Forget Rory McIlroy, Martin Kaymer and the European Ryder Cup team – my vote for golf’s Story of the Year goes to Oliver Wilson and his stunning win last week at the Alfred Dunhill Links Championship.

There is not one soul in the various Tours across the globe who does not love Oli. He is just about the nicest human being you can meet on Planet Earth. And obviously, it helped his popularity immensely because in the days when he was playing brilliantly, he finished runner-up nine times without posting a single win.

Even world No1 McIlroy, who was beaten to second place by Wilson, tweeted: “Don’t think I could’ve chosen a better person to finish 2nd to this week! Congrats @Oliver_Wilson so well deserved!”

What Wilson could not do when ranked consistently inside the world top-50, he managed to do when ranked 792nd.

Wilson, who admitted there were times in the last two year when he had thoughts of quitting the game, was unable to pinpoint where things started going wrong for him. But he reckoned it had to do with the frustration of not being able to haul himself over the finish line.

That, and a couple of illness and injury issues, combined to dent his confidence and the downward spiral began.

Since the beginning of 2010, Wilson played 98 events before the Dunhill Links, missed the cut in 50 of them, lost his European Tour card and had just four top-10 finishes. Then something changed a couple of weeks ago while playing a Challenge Tour event in Kazakhstan.

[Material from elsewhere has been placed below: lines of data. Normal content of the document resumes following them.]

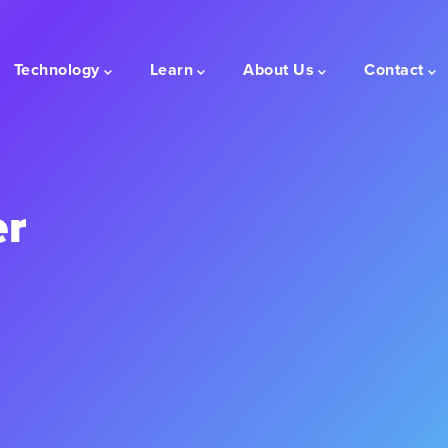
Technology
Learn
About Us
Contact
er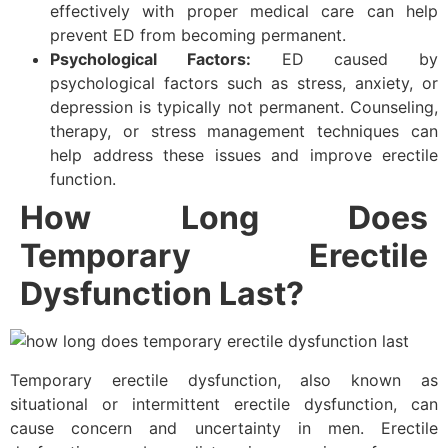
effectively with proper medical care can help
prevent ED from becoming permanent.
Psychological Factors:
ED caused by
psychological factors such as stress, anxiety, or
depression is typically not permanent. Counseling,
therapy, or stress management techniques can
help address these issues and improve erectile
function.
How Long Does
Temporary Erectile
Dysfunction Last?
Temporary erectile dysfunction, also known as
situational or intermittent erectile dysfunction, can
cause concern and uncertainty in men. Erectile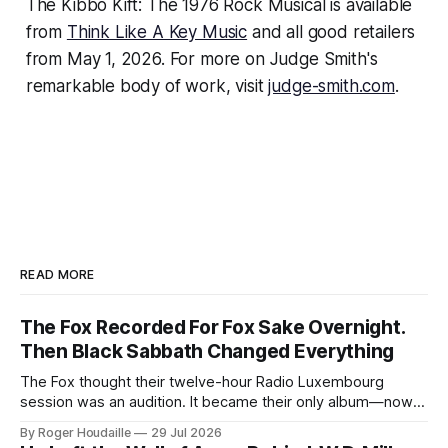
The Kibbo Kift: The 1976 Rock Musical
is available
from
Think Like A Key Music
and all good retailers
from May 1, 2026. For more on Judge Smith's
remarkable body of work, visit
judge-smith.com
.
READ MORE
The Fox Recorded For Fox Sake Overnight.
Then Black Sabbath Changed Everything
The Fox thought their twelve-hour Radio Luxembourg
session was an audition. It became their only album—now
expanded with four unheard recordings and restored US
By Roger Houdaille
29 Jul 2026
artwork.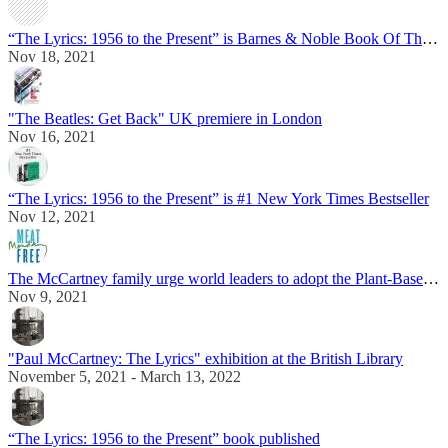
“The Lyrics: 1956 to the Present” is Barnes & Noble Book Of The Year
Nov 18, 2021
"The Beatles: Get Back" UK premiere in London
Nov 16, 2021
“The Lyrics: 1956 to the Present” is #1 New York Times Bestseller
Nov 12, 2021
The McCartney family urge world leaders to adopt the Plant-Based Treaty
Nov 9, 2021
"Paul McCartney: The Lyrics" exhibition at the British Library
November 5, 2021 - March 13, 2022
“The Lyrics: 1956 to the Present” book published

On the advice of his caddie, he sent a video of his swing with the driver (the one club he thinks was the root cause of all his problems) to the 2012 Abu Dhabi HSBC champion Robert Rock. Rock got back to him immediately with a long e-mail, which Wilson read the night after playing his first round, and went out on the course the next day and shot a course-record 63.

The week after, he played the Alfred Dunhill Links Championship on a sponsor’s invitation, and the rest is history.

Cover girls

Things are looking up for women’s golf, and that is quite evident by the growing number of events, sponsors, spectators and television viewers that the LPGA Tour has been enjoying in the past year or so. But the biggest acknowledgement of that might be the fact that two of the biggest golf publications in the world – Golf Digest and Golf Magazine – have had LPGA stars on their cover in the last two months.

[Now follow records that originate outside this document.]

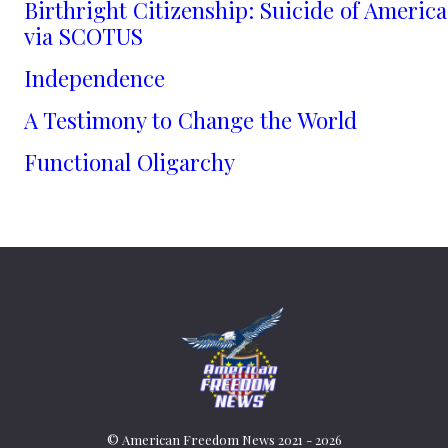
Birthright Citizenship: Suicide of America
via SCOTUS
Independence
A Testimony to Change the World
Functional Oligarchy
© American Freedom News 2021 - 2026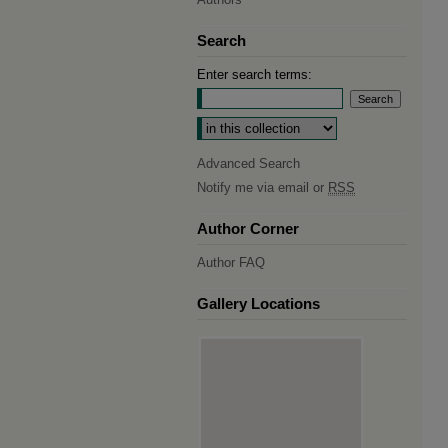
Search
Enter search terms:
Select context to search:
Advanced Search
Notify me via email or
RSS
Author Corner
Author FAQ
Gallery Locations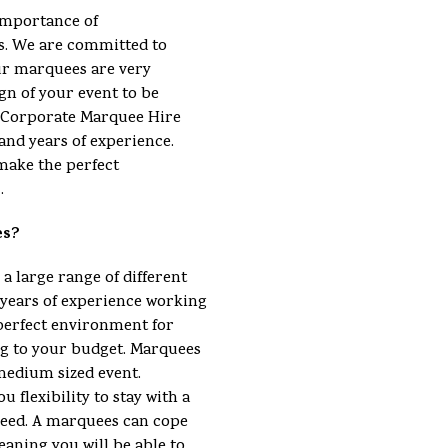
importance of
s. We are committed to
ur marquees are very
gn of your event to be
 a Corporate Marquee Hire
and years of experience.
make the perfect
.
es?
 a large range of different
ears of experience working
perfect environment for
ng to your budget. Marquees
 medium sized event.
u flexibility to stay with a
eed. A marquees can cope
eaning you will be able to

The November issue of Golf Magazine will feature the world No1 Stacy Lewis on its cover – the first time a female golfer has taken that position in the magazine since Annika Sorenstam in 2003.

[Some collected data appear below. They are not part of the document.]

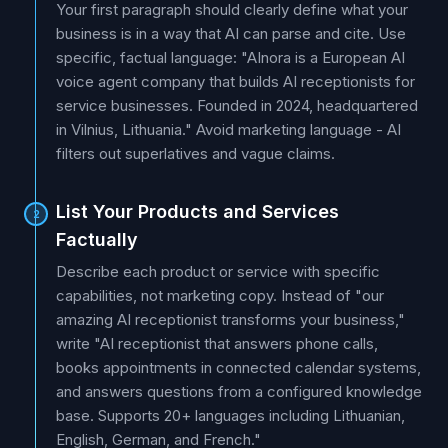
Your first paragraph should clearly define what your
business is in a way that AI can parse and cite. Use
specific, factual language: "AInora is a European AI
voice agent company that builds AI receptionists for
service businesses. Founded in 2024, headquartered
in Vilnius, Lithuania." Avoid marketing language - AI
filters out superlatives and vague claims.
List Your Products and Services
2
Factually
Describe each product or service with specific
capabilities, not marketing copy. Instead of "our
amazing AI receptionist transforms your business,"
write "AI receptionist that answers phone calls,
books appointments in connected calendar systems,
and answers questions from a configured knowledge
base. Supports 20+ languages including Lithuanian,
English, German, and French."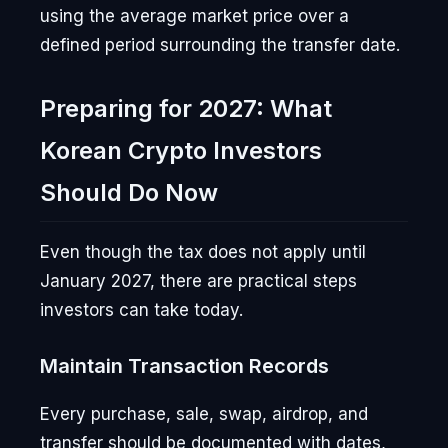
using the average market price over a
defined period surrounding the transfer date.
Preparing for 2027: What
Korean Crypto Investors
Should Do Now
Even though the tax does not apply until
January 2027, there are practical steps
investors can take today.
Maintain Transaction Records
Every purchase, sale, swap, airdrop, and
transfer should be documented with dates,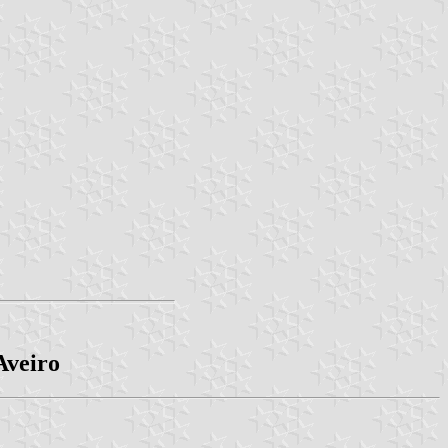
Aveiro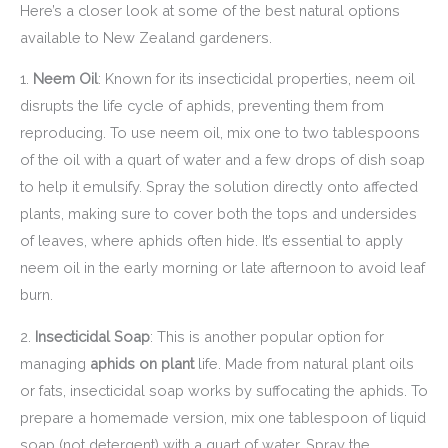
Here’s a closer look at some of the best natural options
available to New Zealand gardeners.
1.
Neem Oil
: Known for its insecticidal properties, neem oil
disrupts the life cycle of aphids, preventing them from
reproducing. To use neem oil, mix one to two tablespoons
of the oil with a quart of water and a few drops of dish soap
to help it emulsify. Spray the solution directly onto affected
plants, making sure to cover both the tops and undersides
of leaves, where aphids often hide. It’s essential to apply
neem oil in the early morning or late afternoon to avoid leaf
burn.
2.
Insecticidal Soap
: This is another popular option for
managing
aphids on plant
life. Made from natural plant oils
or fats, insecticidal soap works by suffocating the aphids. To
prepare a homemade version, mix one tablespoon of liquid
soap (not detergent) with a quart of water. Spray the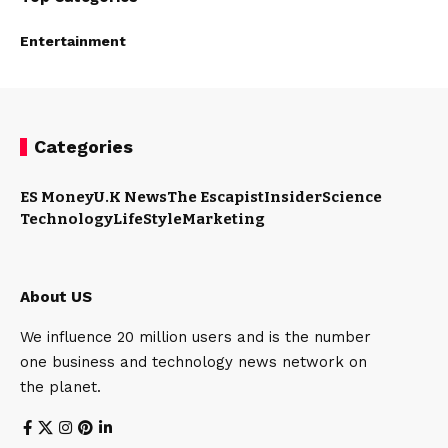
Entertainment
Categories
ES Money
U.K News
The Escapist
Insider
Science
Technology
LifeStyle
Marketing
About US
We influence 20 million users and is the number
one business and technology news network on
the planet.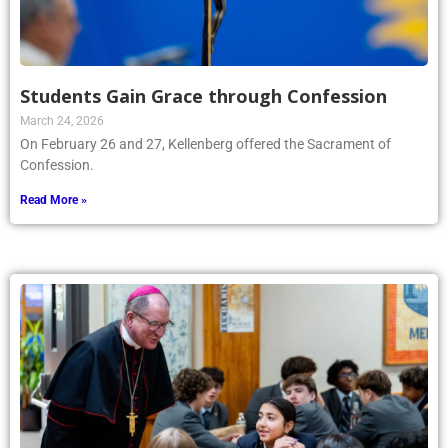
Students Gain Grace through Confession
March 24, 2026
On February 26 and 27, Kellenberg offered the Sacrament of
Confession.
Read More »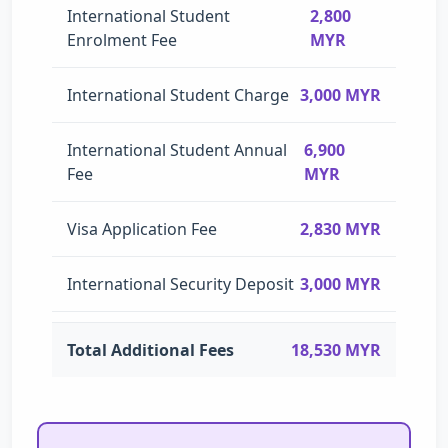
International Student
2,800
Enrolment Fee
MYR
International Student Charge
3,000 MYR
International Student Annual
6,900
Fee
MYR
Visa Application Fee
2,830 MYR
International Security Deposit
3,000 MYR
Total Additional Fees
18,530 MYR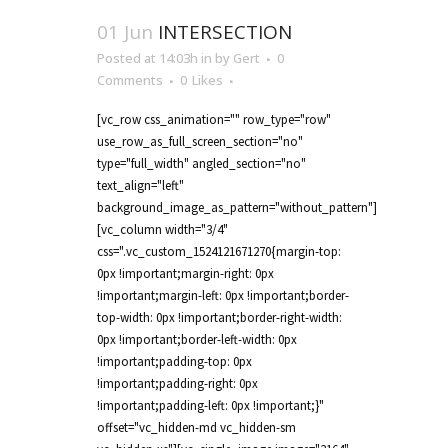
01 Jun
INTERSECTION
Posted at 14:03h
in
by
Gert
0
Comments
0
Likes
[vc_row css_animation="" row_type="row"
use_row_as_full_screen_section="no"
type="full_width" angled_section="no"
text_align="left"
background_image_as_pattern="without_pattern"]
[vc_column width="3/4"
css=".vc_custom_1524121671270{margin-top:
0px !important;margin-right: 0px
!important;margin-left: 0px !important;border-
top-width: 0px !important;border-right-width:
0px !important;border-left-width: 0px
!important;padding-top: 0px
!important;padding-right: 0px
!important;padding-left: 0px !important;}"
offset="vc_hidden-md vc_hidden-sm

Earlier, the October issue of Golf Digest had Michelle Wie (above) on its cov­er, the first LPGA star since Lorena Ochoa in August 2008.

Of course, Golf Digest had a woman on its cover as recently as December 2013, but that was supermodel Kate Upton along­side Arnold Palmer, and May 2014, when they created a huge contro­versy by featuring Paulina Gretzky, daughter of NHL legend Wayne and girlfriend of Dustin Johnson.

Return of the European Open

The European Open has a special place in my heart, mainly because when it was held the last time in 2009, it was sponsored by Lei­surecorp, the now-defunct arm of Dubai realty giants Nakheel.

That year, it attracted a record crowd of over 90,000 at the London  Golf Club and smashed the previ­ous attendance record by 38,000. Enhancing the spectator experi­ence and attracting more fans to the game was always a key objective for Leisurecorp.

Now, the European Tour has announced that the tournament will return to its calendar in 2015, and will be played for the first time in continental Europe since it was first held in 1978. Next year’s tour­nament will be held in September at the Hartl Resort in Bad Griesbach, Germany and will carry a purse of €2 million (Dh9.3mn).

And the bad news…

The return of the European Open soon followed with Volvo’s announcement that they will be ending their sponsorship of the World Match Play Championship and the Golf Champions from next year.

However, the car brand will con­tinue its 25-year-old association with the European Tour by spon­soring the China Open.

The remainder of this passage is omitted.